Fetal DNA and cells present in maternal blood have previously been used for non-invasive prenatal diagnosis. However, some fetal cells can persist in maternal blood after a previous pregnancy. Fetal rhesus status and sex determination have been performed by using amplification by real-time polymerase chain reaction (PCR) of fetal DNA sequences present in maternal circulation; no false-positive results related to persistent fetal DNA from a previous pregnancy have been reported. This idea has recently been challenged. An SRY real-time PCR assay was performed on the serum of 67 pregnant women carrying a female fetus but having previously given birth to at least one boy and on the serum of 30 healthy non-pregnant women with a past male pregnancy. In all cases, serum was negative for the SRY gene. These data suggest that fetal DNA from a previous pregnancy cannot be detected in maternal serum, even by using a highly sensitive technique. Therefore, non-invasive prenatal diagnosis by fetal sex determination for women at risk of producing children with X-linked disorders, and fetal RHD genotyping is reliable and secure as previously demonstrated.

Fetal RHD genotyping in maternal serum during the first trimester of pregnancy.

Fetal RHD genotype determination is useful in the management of sensitized RhD-negative pregnant women.
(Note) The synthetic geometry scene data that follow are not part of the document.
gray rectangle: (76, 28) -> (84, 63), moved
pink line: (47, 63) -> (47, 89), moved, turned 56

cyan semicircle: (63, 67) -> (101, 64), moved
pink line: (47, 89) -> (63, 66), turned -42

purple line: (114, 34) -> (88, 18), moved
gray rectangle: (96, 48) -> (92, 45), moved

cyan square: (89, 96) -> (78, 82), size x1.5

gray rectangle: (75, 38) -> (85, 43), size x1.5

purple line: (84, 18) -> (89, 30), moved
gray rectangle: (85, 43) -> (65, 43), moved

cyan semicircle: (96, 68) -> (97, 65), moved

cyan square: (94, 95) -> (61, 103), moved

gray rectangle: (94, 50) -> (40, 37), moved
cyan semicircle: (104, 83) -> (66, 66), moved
It can be ascertained early during pregnancy by chorionic villus sampling (CVS) or amniocentesis. However, these procedures are invasive, resulting both in an increased risk of fetal loss and in an increased severity of immunization due to fetomaternal haemorrhage. A reliable determination of RHD genotype by fetal DNA analysis in maternal serum during the first trimester of pregnancy is reported in this study. One hundred and six sera from RhD-negative pregnant women were obtained during the first trimester of pregnancy. These sera were tested for the presence of RHD gene using a new real-time polymerase chain reaction assay and the results compared with those obtained later in pregnancy on amniotic fluid cells and by RHD serology of the new-born. All sera from women carrying a RhD-positive fetus (n = 62) gave positive results for RHD gene detection and sera from women carrying a RhD-negative fetus (n = 40) were negative. The high level of accuracy of fetal RHD genotyping obtained in this study could enable this technique to be offered on a routine basis for the management of RhD-negative patients during the first trimester of pregnancy.
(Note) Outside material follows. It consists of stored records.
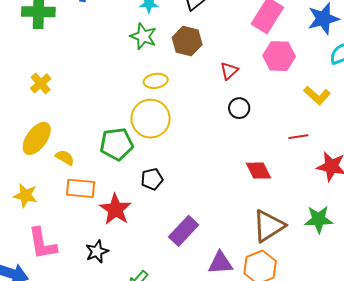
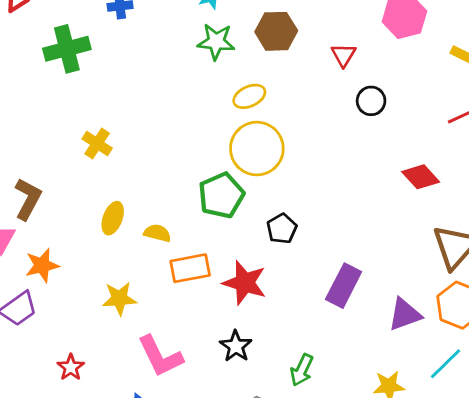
yellow ellipse: (37, 138) -> (113, 218), size x0.7

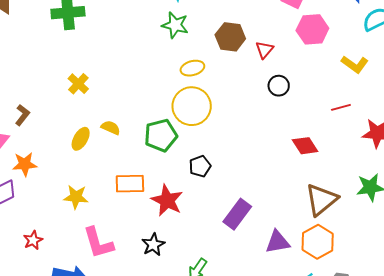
brown hexagon: (276, 31) -> (230, 37), moved
brown L-shape: (28, 199) -> (22, 115), size x0.7
yellow semicircle: (157, 233) -> (111, 128), moved

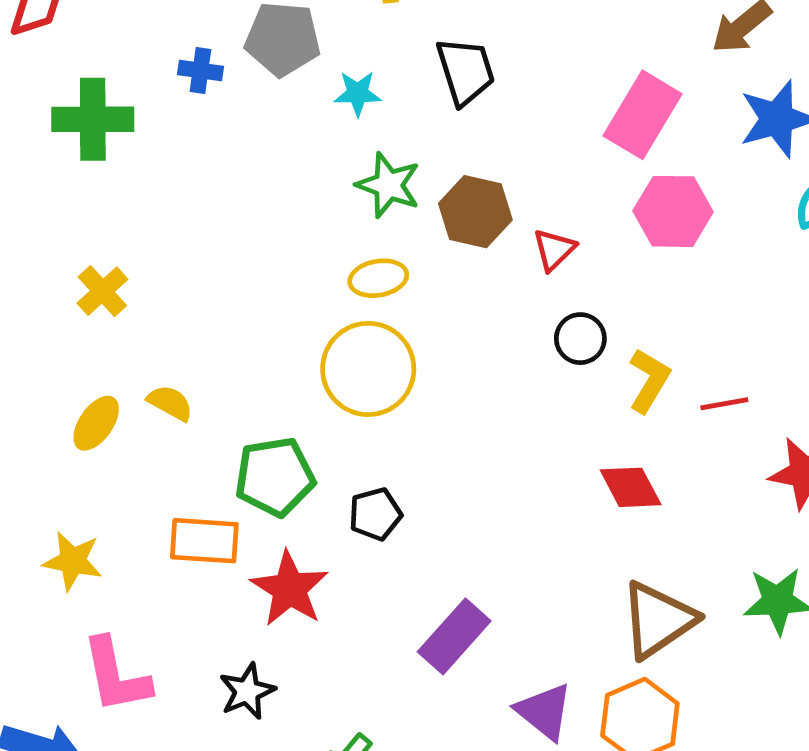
green star: (175, 25) -> (388, 185), moved
yellow L-shape: (355, 64) -> (649, 380), moved, turned -100
green pentagon: (161, 135) -> (275, 477), moved
purple triangle: (278, 242) -> (544, 711), turned 44

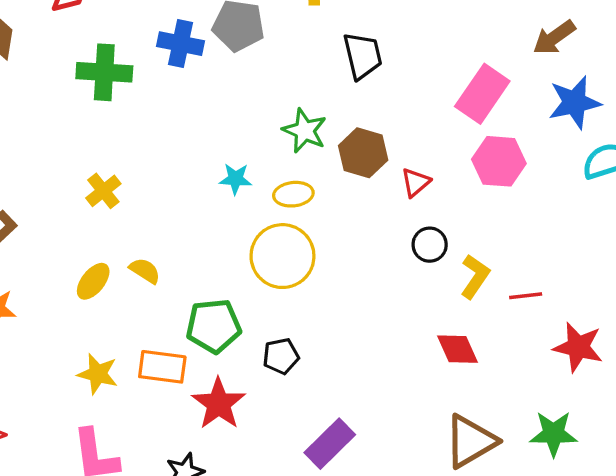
blue cross: (200, 71) -> (181, 44), size x1.5
cyan star: (358, 93) -> (236, 179), moved
yellow star: (73, 561) -> (98, 374), moved

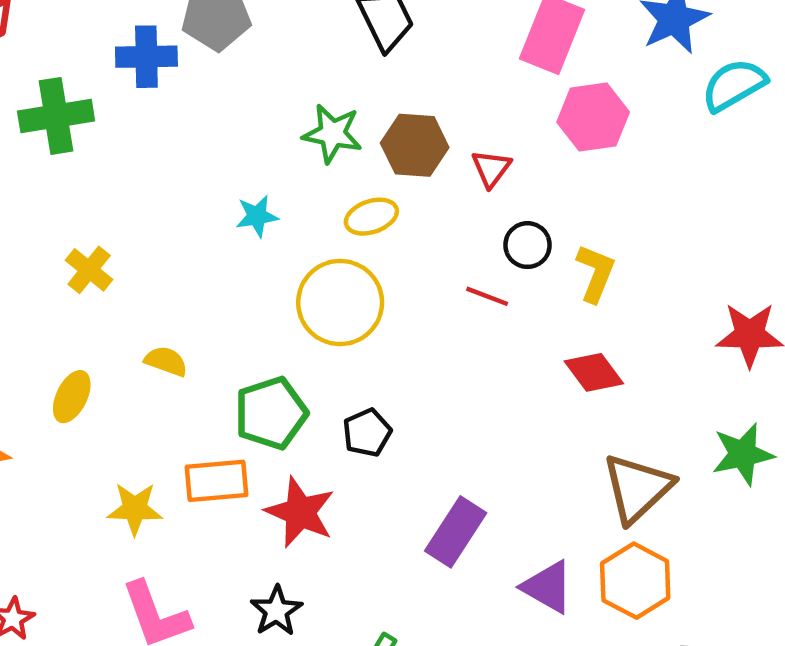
yellow ellipse: (293, 194) -> (371, 217), moved
yellow ellipse: (93, 281) -> (72, 397), moved
red line: (526, 296) -> (487, 296), moved, turned 40

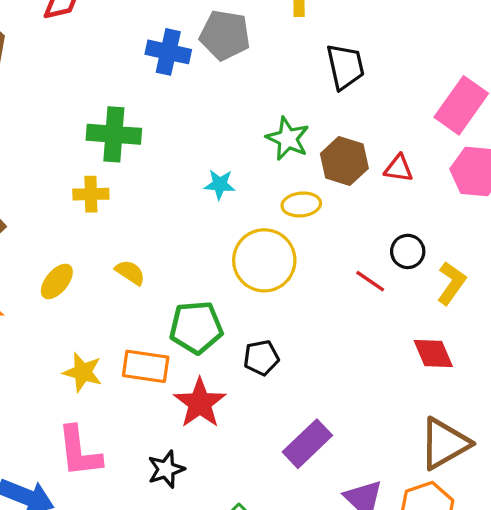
green cross: (56, 116) -> (114, 134), moved
red triangle: (491, 168) -> (399, 168), moved, turned 48
yellow cross: (89, 270) -> (91, 194), turned 36

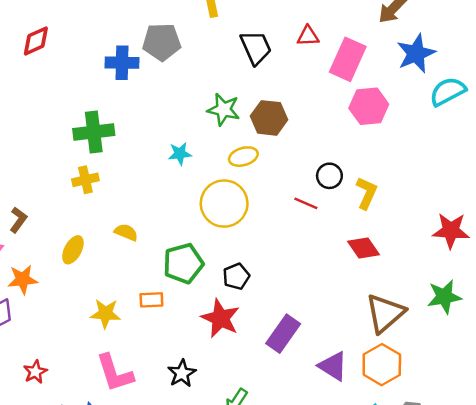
red triangle: (399, 168) -> (308, 36), moved
orange rectangle: (146, 366) -> (151, 300), size x0.7
red star: (200, 403) -> (220, 318), moved

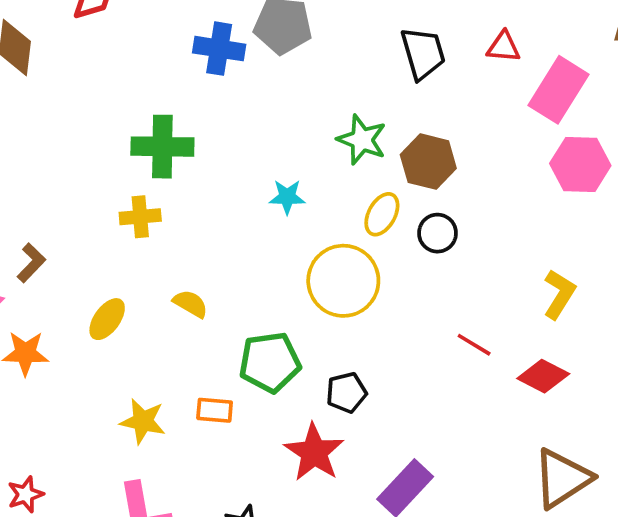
yellow ellipse: (243, 157) -> (382, 214), turned -52
black circle: (329, 176) -> (438, 233), moved
red line: (306, 203) -> (474, 345), moved
red diamond: (363, 248) -> (543, 376), turned -36

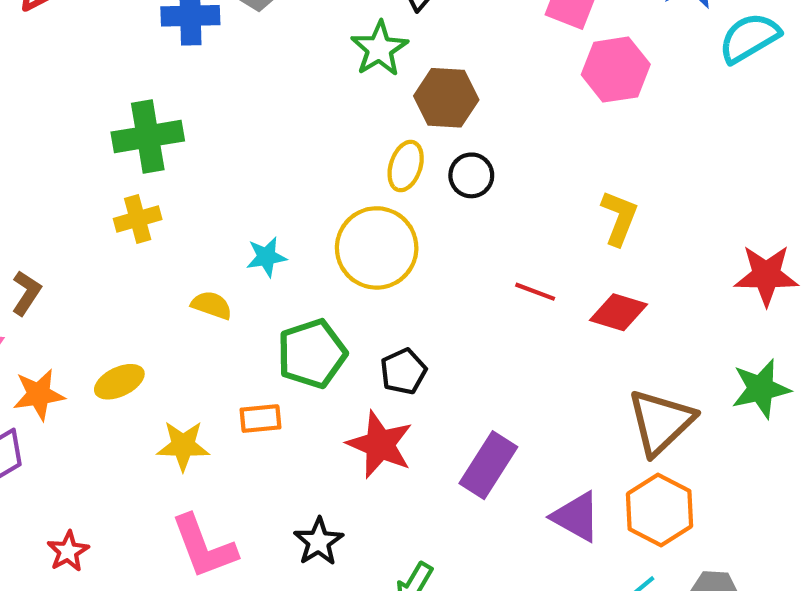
green star: (362, 140) -> (379, 49), moved, turned 30
cyan star: (287, 197) -> (266, 257), moved
yellow ellipse: (107, 319) -> (119, 382), moved, turned 39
Clinical applications of fetal sex determination in maternal blood in a preimplantation genetic diagnosis centre.

BACKGROUND: Couples with a risk of transmitting X-linked diseases who are included in a preimplantation genetic diagnosis (PGD) programme need early and rapid fetal sex determination in two situations. The first situation is for the control of embryo sexing after PGD and the second situation is for those couples having a spontaneous pregnancy before the start of their PGD cycle. Among invasive techniques, chorionic villus sampling is the earliest procedure for fetal sex determination and molecular analysis of X-linked genetic disorders during the first trimester but it is associated with a risk of fetal loss. Non-invasive procedures such as ultrasound examination allow reliable fetal sex determination only during the second trimester. Reliable fetal sex determination can now be realised by using SRY gene amplification in maternal blood. METHODS AND RESULTS: We report the use of fetal sex determination from maternal serum as a diagnostic tool for the control of embryo sexing (two cases) and to manage spontaneous pregnancies in couples included in a PGD programme for X-linked diseases (five cases). Fetal sex determination using SRY gene amplification in maternal serum were in complete concordance with fetal sex observed by cytogenetic analysis or ultrasound examination and at birth. This novel strategy allowed the PGD results to be controlled precociously and avoided the performance of invasive procedures in four cases of female fetus. CONCLUSIONS: This rapid fetal sex determination during the first trimester provides advantages to both clinicians and patients in a PGD centre.